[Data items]
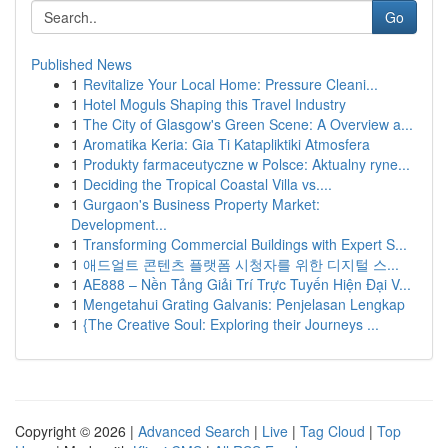
Go
Published News
1
Revitalize Your Local Home: Pressure Cleani...
1
Hotel Moguls Shaping this Travel Industry
1
The City of Glasgow's Green Scene: A Overview a...
1
Aromatika Keria: Gia Ti Katapliktiki Atmosfera
1
Produkty farmaceutyczne w Polsce: Aktualny ryne...
1
Deciding the Tropical Coastal Villa vs....
1
Gurgaon's Business Property Market:
Development...
1
Transforming Commercial Buildings with Expert S...
1
애드얼트 콘텐츠 플랫폼 시청자를 위한 디지털 스...
1
AE888 – Nền Tảng Giải Trí Trực Tuyến Hiện Đại V...
1
Mengetahui Grating Galvanis: Penjelasan Lengkap
1
{The Creative Soul: Exploring their Journeys ...
Copyright © 2026 |
Advanced Search
|
Live
|
Tag Cloud
|
Top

Directions - Output all the entries above verbatim, please. No images.

Final answer -
Go
Published News
1
Revitalize Your Local Home: Pressure Cleani...
1
Hotel Moguls Shaping this Travel Industry
1
The City of Glasgow's Green Scene: A Overview a...
1
Aromatika Keria: Gia Ti Katapliktiki Atmosfera
1
Produkty farmaceutyczne w Polsce: Aktualny ryne...
1
Deciding the Tropical Coastal Villa vs....
1
Gurgaon's Business Property Market:
Development...
1
Transforming Commercial Buildings with Expert S...
1
애드얼트 콘텐츠 플랫폼 시청자를 위한 디지털 스...
1
AE888 – Nền Tảng Giải Trí Trực Tuyến Hiện Đại V...
1
Mengetahui Grating Galvanis: Penjelasan Lengkap
1
{The Creative Soul: Exploring their Journeys ...
Copyright © 2026 |
Advanced Search
|
Live
|
Tag Cloud
|
Top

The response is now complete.